### Your assignment
Copy the data. Keep every character as given.

::::

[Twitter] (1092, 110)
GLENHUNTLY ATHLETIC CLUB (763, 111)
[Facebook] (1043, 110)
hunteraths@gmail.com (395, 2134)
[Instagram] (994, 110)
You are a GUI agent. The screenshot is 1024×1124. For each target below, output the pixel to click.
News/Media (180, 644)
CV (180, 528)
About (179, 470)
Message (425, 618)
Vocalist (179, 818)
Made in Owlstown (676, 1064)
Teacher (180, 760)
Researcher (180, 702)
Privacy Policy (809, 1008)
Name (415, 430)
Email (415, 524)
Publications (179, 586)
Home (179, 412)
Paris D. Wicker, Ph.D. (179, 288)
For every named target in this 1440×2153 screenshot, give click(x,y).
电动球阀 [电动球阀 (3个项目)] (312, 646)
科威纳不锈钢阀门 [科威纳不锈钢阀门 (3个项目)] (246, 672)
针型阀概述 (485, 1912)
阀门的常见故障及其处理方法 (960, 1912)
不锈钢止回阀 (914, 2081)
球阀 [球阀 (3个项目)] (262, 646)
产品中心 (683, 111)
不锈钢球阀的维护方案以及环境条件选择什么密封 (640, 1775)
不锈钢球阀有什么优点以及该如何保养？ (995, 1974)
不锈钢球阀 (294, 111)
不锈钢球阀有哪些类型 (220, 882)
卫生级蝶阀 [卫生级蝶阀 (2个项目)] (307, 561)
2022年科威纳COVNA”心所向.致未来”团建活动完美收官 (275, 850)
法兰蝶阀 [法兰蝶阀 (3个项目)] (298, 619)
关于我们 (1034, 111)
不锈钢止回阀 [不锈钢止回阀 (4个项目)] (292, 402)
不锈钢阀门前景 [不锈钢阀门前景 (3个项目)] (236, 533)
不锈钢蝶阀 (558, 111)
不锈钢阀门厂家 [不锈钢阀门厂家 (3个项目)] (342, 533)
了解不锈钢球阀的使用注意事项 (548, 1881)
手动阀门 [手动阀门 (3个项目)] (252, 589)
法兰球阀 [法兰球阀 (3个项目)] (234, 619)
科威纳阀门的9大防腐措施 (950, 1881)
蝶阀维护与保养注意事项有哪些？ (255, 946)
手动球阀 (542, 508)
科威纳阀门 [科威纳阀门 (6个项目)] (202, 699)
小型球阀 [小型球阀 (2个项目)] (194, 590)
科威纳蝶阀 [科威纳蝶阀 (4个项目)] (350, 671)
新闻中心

::::

### Result
[Twitter] (1092, 110)
GLENHUNTLY ATHLETIC CLUB (763, 111)
[Facebook] (1043, 110)
hunteraths@gmail.com (395, 2134)
[Instagram] (994, 110)
You are a GUI agent. The screenshot is 1024×1124. For each target below, output the pixel to click.
News/Media (180, 644)
CV (180, 528)
About (179, 470)
Message (425, 618)
Vocalist (179, 818)
Made in Owlstown (676, 1064)
Teacher (180, 760)
Researcher (180, 702)
Privacy Policy (809, 1008)
Name (415, 430)
Email (415, 524)
Publications (179, 586)
Home (179, 412)
Paris D. Wicker, Ph.D. (179, 288)
For every named target in this 1440×2153 screenshot, give click(x,y).
电动球阀 [电动球阀 (3个项目)] (312, 646)
科威纳不锈钢阀门 [科威纳不锈钢阀门 (3个项目)] (246, 672)
针型阀概述 (485, 1912)
阀门的常见故障及其处理方法 (960, 1912)
不锈钢止回阀 (914, 2081)
球阀 [球阀 (3个项目)] (262, 646)
产品中心 (683, 111)
不锈钢球阀的维护方案以及环境条件选择什么密封 (640, 1775)
不锈钢球阀有什么优点以及该如何保养？ (995, 1974)
不锈钢球阀 (294, 111)
不锈钢球阀有哪些类型 (220, 882)
卫生级蝶阀 [卫生级蝶阀 (2个项目)] (307, 561)
2022年科威纳COVNA”心所向.致未来”团建活动完美收官 (275, 850)
法兰蝶阀 [法兰蝶阀 (3个项目)] (298, 619)
关于我们 (1034, 111)
不锈钢止回阀 [不锈钢止回阀 (4个项目)] (292, 402)
不锈钢阀门前景 [不锈钢阀门前景 (3个项目)] (236, 533)
不锈钢蝶阀 (558, 111)
不锈钢阀门厂家 [不锈钢阀门厂家 (3个项目)] (342, 533)
了解不锈钢球阀的使用注意事项 (548, 1881)
手动阀门 [手动阀门 (3个项目)] (252, 589)
法兰球阀 [法兰球阀 (3个项目)] (234, 619)
科威纳阀门的9大防腐措施 (950, 1881)
蝶阀维护与保养注意事项有哪些？ (255, 946)
手动球阀 (542, 508)
科威纳阀门 [科威纳阀门 (6个项目)] (202, 699)
小型球阀 [小型球阀 (2个项目)] (194, 590)
科威纳蝶阀 [科威纳蝶阀 (4个项目)] (350, 671)
新闻中心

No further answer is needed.